Modifying network weights with new API

How severe does this issue affect your experience of using Ray?

  • High: It blocks me to complete my task.

Hello, on my new API migration journey I have run into another roadblock. In my successful PPO training setup prior to the migration I was using a custom callback for on_algorithm_init() in order to modify the way the network weights were being initialized. Now that I have made the API migration this no longer works.

The callback code I’m trying to use is:

class CustomCallbacks (RLlibCallback):
    def __init__(self,
                 legacy_callbacks_dict: Dict[str, callable]      = None,    #required by RLlib
                ):
        super().__init__()

    def on_algorithm_init(self, *, algorithm, **kwargs) -> None:
        """Called when a new algorithm instance has finished its setup() but before training begins.
            We will use it to initialize NN weights.
        """

        # Get the initial weights from the newly created NN
        policy_dict = algorithm.get_weights(["default_policy"])["default_policy"]

        # Re-initialize the weights in policy_dict here...

        # Stuff the modified weights into the newly created NN
        to_algo = {"default_policy": policy_dict} 
        algorithm.set_weights(to_algo)

The error I get is:

Traceback (most recent call last):
  File "/home/starkj/projects/day_trader/staging/train.py", line 385, in <module>
    main(sys.argv)
  File "/home/starkj/projects/day_trader/staging/train.py", line 182, in main
    algo = cfg.build_algo()
           ^^^^^^^^^^^^^^^^
  File "/home/starkj/miniconda3/envs/trader3/lib/python3.12/site-packages/ray/rllib/algorithms/algorithm_config.py", line 957, in build_algo
    return algo_class(
           ^^^^^^^^^^^
  File "/home/starkj/miniconda3/envs/trader3/lib/python3.12/site-packages/ray/rllib/algorithms/algorithm.py", line 590, in __init__
    super().__init__(
  File "/home/starkj/miniconda3/envs/trader3/lib/python3.12/site-packages/ray/tune/trainable/trainable.py", line 158, in __init__
    self.setup(copy.deepcopy(self.config))
  File "/home/starkj/miniconda3/envs/trader3/lib/python3.12/site-packages/ray/rllib/algorithms/algorithm.py", line 955, in setup
    make_callback(
  File "/home/starkj/miniconda3/envs/trader3/lib/python3.12/site-packages/ray/rllib/callbacks/utils.py", line 32, in make_callback
    getattr(callback_obj, callback_name)(*(args or ()), **(kwargs or {}))
  File "/home/starkj/projects/day_trader/staging/custom_callbacks.py", line 43, in on_algorithm_init
    algorithm.set_weights(to_algo)
  File "/home/starkj/miniconda3/envs/trader3/lib/python3.12/site-packages/ray/rllib/algorithms/algorithm.py", line 2170, in set_weights
    self.env_runner_group.local_env_runner.set_weights(weights)
  File "/home/starkj/miniconda3/envs/trader3/lib/python3.12/site-packages/ray/rllib/utils/deprecation.py", line 121, in _ctor
    deprecation_warning(
  File "/home/starkj/miniconda3/envs/trader3/lib/python3.12/site-packages/ray/rllib/utils/deprecation.py", line 48, in deprecation_warning
    raise ValueError(msg)
ValueError: `set_weights` has been deprecated. Use `SingleAgentEnvRunner.set_state()` instead.
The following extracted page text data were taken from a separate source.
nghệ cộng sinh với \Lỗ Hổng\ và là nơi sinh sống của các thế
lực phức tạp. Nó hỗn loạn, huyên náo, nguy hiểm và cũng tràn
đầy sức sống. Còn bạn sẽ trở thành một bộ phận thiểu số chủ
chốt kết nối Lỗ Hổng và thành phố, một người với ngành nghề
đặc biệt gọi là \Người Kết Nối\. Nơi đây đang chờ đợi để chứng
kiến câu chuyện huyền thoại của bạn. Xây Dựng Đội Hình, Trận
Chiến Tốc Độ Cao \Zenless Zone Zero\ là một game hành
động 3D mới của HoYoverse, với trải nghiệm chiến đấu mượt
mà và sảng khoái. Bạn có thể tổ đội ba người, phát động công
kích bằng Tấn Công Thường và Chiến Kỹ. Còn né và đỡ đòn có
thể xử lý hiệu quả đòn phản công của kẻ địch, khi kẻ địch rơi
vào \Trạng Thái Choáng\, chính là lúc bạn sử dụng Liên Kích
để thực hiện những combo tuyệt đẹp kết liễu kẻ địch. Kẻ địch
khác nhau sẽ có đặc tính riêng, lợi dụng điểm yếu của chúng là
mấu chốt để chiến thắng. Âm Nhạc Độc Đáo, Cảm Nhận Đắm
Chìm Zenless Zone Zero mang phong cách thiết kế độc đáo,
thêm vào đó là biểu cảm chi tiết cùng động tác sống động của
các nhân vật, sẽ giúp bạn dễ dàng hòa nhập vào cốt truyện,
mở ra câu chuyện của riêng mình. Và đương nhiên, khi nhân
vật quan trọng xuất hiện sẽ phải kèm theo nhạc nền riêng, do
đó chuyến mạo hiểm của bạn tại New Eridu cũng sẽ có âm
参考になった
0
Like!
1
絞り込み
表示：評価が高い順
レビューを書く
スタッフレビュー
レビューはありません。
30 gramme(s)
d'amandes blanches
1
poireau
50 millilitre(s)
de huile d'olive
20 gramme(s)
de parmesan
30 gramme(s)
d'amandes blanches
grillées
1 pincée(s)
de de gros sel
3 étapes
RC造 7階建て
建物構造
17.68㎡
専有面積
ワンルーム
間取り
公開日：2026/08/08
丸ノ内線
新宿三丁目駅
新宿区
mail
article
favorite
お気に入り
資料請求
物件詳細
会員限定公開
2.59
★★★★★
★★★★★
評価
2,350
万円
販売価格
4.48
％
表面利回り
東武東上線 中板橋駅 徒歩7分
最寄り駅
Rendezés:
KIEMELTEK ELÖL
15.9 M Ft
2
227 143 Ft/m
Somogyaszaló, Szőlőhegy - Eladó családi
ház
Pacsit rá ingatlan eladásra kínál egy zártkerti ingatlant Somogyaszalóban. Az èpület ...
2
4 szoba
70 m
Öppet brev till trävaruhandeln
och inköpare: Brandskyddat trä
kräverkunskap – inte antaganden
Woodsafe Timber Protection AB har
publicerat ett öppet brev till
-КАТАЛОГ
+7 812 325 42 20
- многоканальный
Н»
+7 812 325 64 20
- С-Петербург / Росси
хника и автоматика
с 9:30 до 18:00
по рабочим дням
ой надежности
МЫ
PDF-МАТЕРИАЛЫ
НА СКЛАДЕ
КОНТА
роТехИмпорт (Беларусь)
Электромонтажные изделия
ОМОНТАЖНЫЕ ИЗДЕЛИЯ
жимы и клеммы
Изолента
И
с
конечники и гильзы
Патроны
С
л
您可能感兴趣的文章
I have been unable to find any Ray documentation that describes how to do this with the new API, including the API migration guide. Looking at the source code for the RLlib Algorithm class, it appears to be doing exactly what the deprecation message wants, which makes the message more baffling. I figured out how to extract the local env runner from the Algorithm object, but code in the SingleAgentEnvRunner.set_state() method is structured in a way that will require a lot of time to track down how to invoke this method with a meaningful input. In fact, current documentation (and source code) for the Algorithm class gives every indication that my code should work as is. I have been unable to find where this deprecation message is generated, thus get to the bottom of this problem.

As a final frustration, I feel like the Ray team is starting to use the term deprecated rather loosely, and imposing draconian measures for such items. Normally, deprecated indicates something that is no longer desirable and will be unavailable in the future (a warning to start migrating away from it). Whereas this usage generates a full-blown ValueError exception, and there is no choice but to move away from it immediately (even though it appears it should work).

Has anyone else successfully modified weights of a network using the new API?